Bimillahirrahmanirrahiim
Assalamu’alaikum w.w.
Saya ingat betul dulu waktu pertama kali mempunyai Abang Fi itu drama banget. Di tahun 2006, informasi tidak semudah seperti saat ini. Internet belum sebegitu familiar seperti sekarang. Jadi disaat baru melahirkan, saya sempat panik. Air susu saya tidak keluar. Tapi waktu itu saya tetap menyusui. Saya pede saja kalau air susu saya keluar lancar.
Namun, kepedan saya itu salah banget. Abang Fi sih memang terlihat menghisap terus, tapi begitu pertama kali setelah lahiran, billurubin Abang Fi tinggi hingga 18. Padahal normalnya itu dibawah 10.
Begitu melihat hasil lab, dokter Sony, dokter anak Abang Fi waktu itu, menyarankan untuk merawat inap Abang Fi. Huhuhuhu.. saya langsung nangis bombay. Bagaimana tidak, anak yang 4 tahun lamanya dinanti, baru lahir langsung rawat inap.
Baca juga : cara untuk mendapatkan keturunan
Udah gitu rawat inap anak yang terkena billurubin bukan seperti rawat inap biasa. Harus masuk ruang khusus bayi dan masuk inkubator yang memiliki double blue light. Itu berarti saya tidak bisa menemani Abang Fi selama di rumah sakit.
Diagnosa dokter yang membuat Abang Fi terkena billurubin tinggi salah satunya adalah kurang minum. Untungnya lingkungan saya tidak menyalahkan saya abcdef tentang ASI. Malah suami ikut menyakinkan dan menguatkan saya bahwa ASI saya banyak kok, “Kalau nggak percaya yuk kita pompa untuk membuktikan.” Begitu saran beliau.

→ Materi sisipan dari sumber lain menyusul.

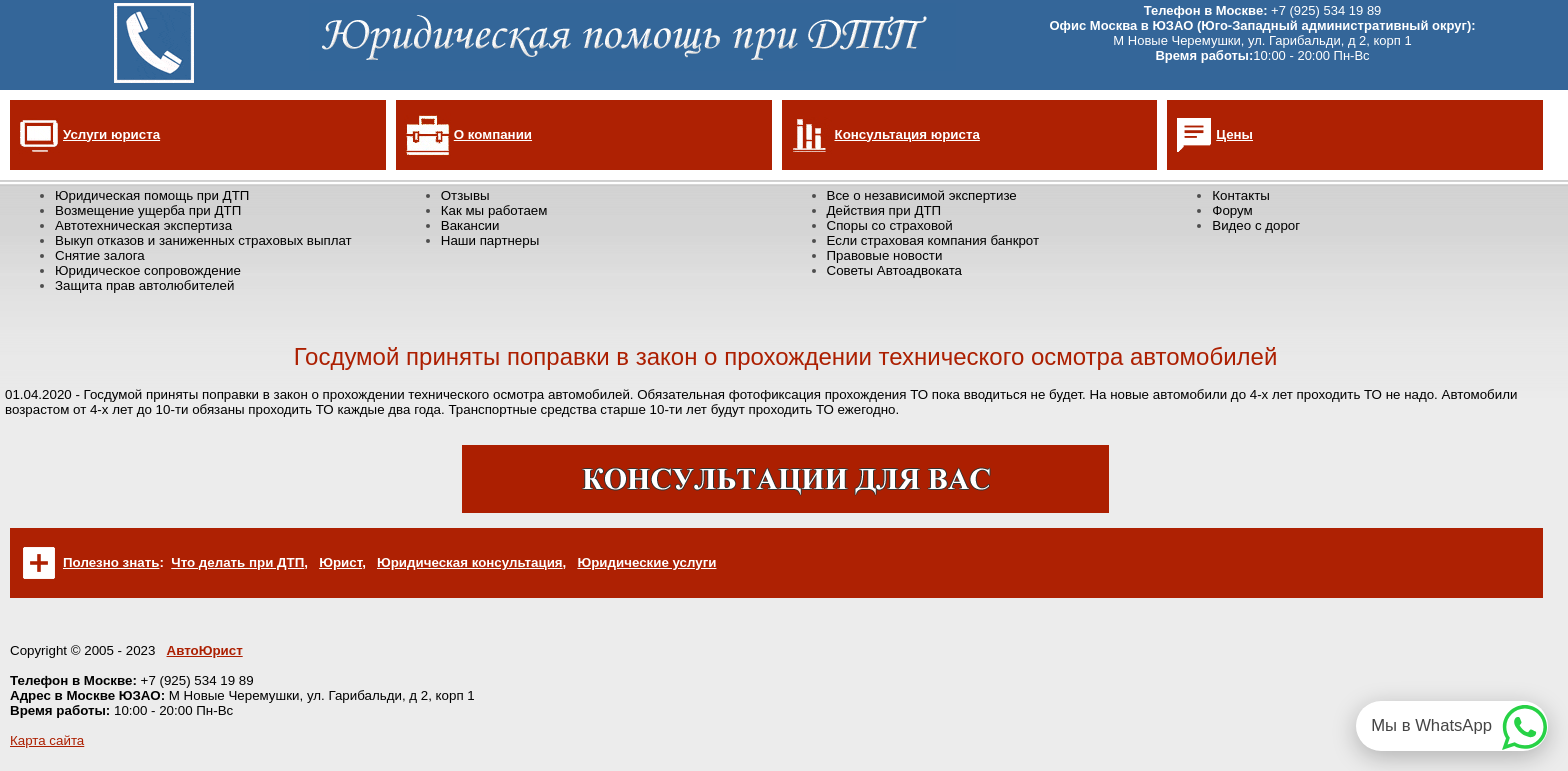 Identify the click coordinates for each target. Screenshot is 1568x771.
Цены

Saya pun memompa ASI saya, karena suster yang jaga menyarankan untuk memompa dan menyetor setiap hari hasil asi yang dipompa. Ketika di pompa saya hanya mendapatkan 60ml untuk 1 payudara.
Lagi-lagi saya sedih, karena saat itu saya merasa dapat dikit sekali. Walau suami sudah menguatkan, “Loh, ini ada kaan? Apa yang disedihkan lagi?” Tapi tetap saja saya sedih. Hingga akhirnya ada kakak ipar saya yang menginap saat itu mengatakan, “Adee.. ini banyak loooh. Waktu Mba Arum dipompa hanya mentok 10ml. Sudah nggak usah sedih. Nanti kalau sedih ASInya justru jadi berkurang.”
Mendengar ucapan kakak ipar saya, saya jadi optimis lagi untuk memompa ASI sebanyak-banyaknya. ASI yang saya pompa, saya antar ke rumah sakit 2x sehari. Bersyukur rumah sakitnya dekat, jadi saya bisa bolak balik kesana semau-maunya saya. Alhamdulillah nggak pakai lama nginap di rumah sakitnya, Abang Fi sudah dinyatakn sehat.
Beda lagi dengan cerita Adek Fi. Ilmu menyusui sudah banyak saya dapat. Percaya diri saya tinggi. Saya nggak peduli dengan omongan orang yang abcdef tentang susu. Jarak 10 tahun, cukup bagi saya untuk mendapatkan ilmu tentang anak. Ditambah pengalaman dari mengasuh Abang Fi selama 10 tahun itu.
Drama ASI justru terjadi pada teman sekamar saya. Suster meminta permohonan ijin dengan memberikan surat pernyataan untuk mengkonsumsi susu formula pada adek bayi. Karena adek bayinya sepanjang di ruang bayi tidak bab atau bak sama sekali. Itupun saya tahu dari suster yang membantu mengasuh Adek Fi di ruang perawatan bayi. Menurut suster Adek Fi, indikasi ASI keluar dan diminum bayi bisa dilihat sepanjang di ruang bayi ada bab dan bak. Alhamdulillah Adek Fi lancar proses bab dan bak-nya.